▶ [WORK TO BE COMPLETED]
Copy the records below exactly, leaving out any pictures.
----
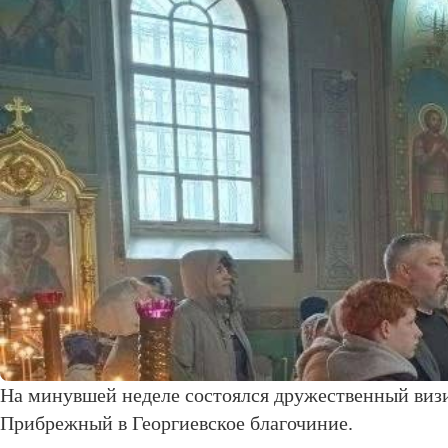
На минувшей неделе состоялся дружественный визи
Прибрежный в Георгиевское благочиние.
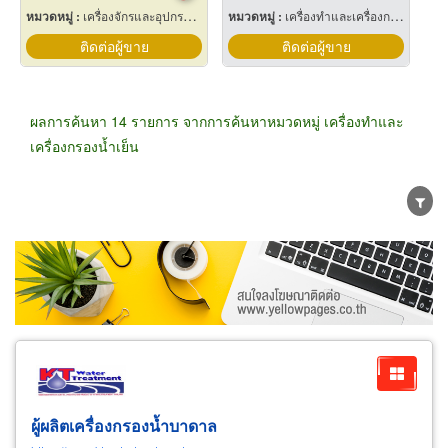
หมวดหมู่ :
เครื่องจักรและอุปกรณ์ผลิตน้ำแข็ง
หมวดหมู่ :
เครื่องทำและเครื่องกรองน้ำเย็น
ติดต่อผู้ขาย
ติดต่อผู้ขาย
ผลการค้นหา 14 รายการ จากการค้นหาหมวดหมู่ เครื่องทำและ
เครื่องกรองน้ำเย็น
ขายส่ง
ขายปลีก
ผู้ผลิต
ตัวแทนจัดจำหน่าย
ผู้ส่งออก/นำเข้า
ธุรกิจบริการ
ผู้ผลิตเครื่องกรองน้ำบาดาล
----
▶ [THE ANSWER]
На минувшей неделе состоялся дружественный визи
Прибрежный в Георгиевское благочиние.
หมวดหมู่ :
เครื่องจักรและอุปกรณ์ผลิตน้ำแข็ง
หมวดหมู่ :
เครื่องทำและเครื่องกรองน้ำเย็น
ติดต่อผู้ขาย
ติดต่อผู้ขาย
ผลการค้นหา 14 รายการ จากการค้นหาหมวดหมู่ เครื่องทำและ
เครื่องกรองน้ำเย็น
ขายส่ง
ขายปลีก
ผู้ผลิต
ตัวแทนจัดจำหน่าย
ผู้ส่งออก/นำเข้า
ธุรกิจบริการ
ผู้ผลิตเครื่องกรองน้ำบาดาล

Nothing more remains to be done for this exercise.